• Data section
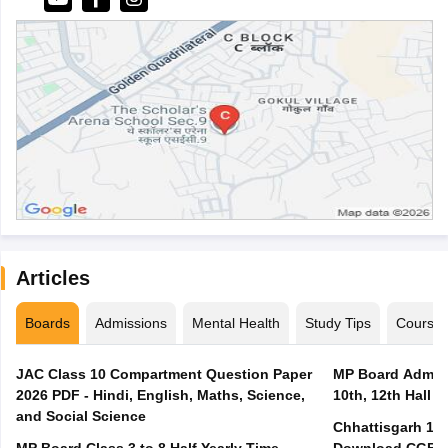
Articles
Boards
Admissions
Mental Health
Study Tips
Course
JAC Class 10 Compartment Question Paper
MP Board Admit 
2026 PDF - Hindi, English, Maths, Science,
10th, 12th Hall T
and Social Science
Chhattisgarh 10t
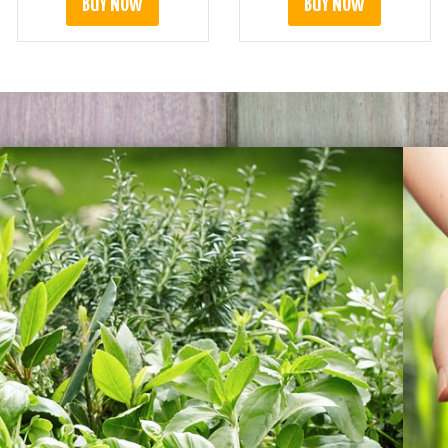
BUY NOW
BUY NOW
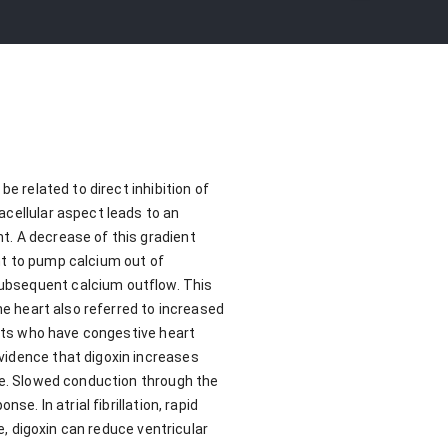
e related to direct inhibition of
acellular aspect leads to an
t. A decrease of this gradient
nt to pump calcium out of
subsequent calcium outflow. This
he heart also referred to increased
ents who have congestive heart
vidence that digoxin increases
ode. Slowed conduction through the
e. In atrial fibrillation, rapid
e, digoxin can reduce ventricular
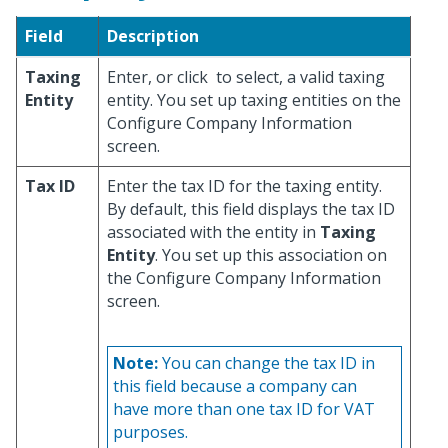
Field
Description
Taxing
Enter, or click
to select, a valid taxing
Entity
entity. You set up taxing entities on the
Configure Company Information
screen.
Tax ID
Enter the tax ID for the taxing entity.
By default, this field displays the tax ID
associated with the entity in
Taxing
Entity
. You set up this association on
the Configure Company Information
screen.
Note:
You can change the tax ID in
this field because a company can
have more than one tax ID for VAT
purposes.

• Task details
For each line above that contains the word "have", make a copy.

• Response below
ents who have congestive heart
have more than one tax ID for VAT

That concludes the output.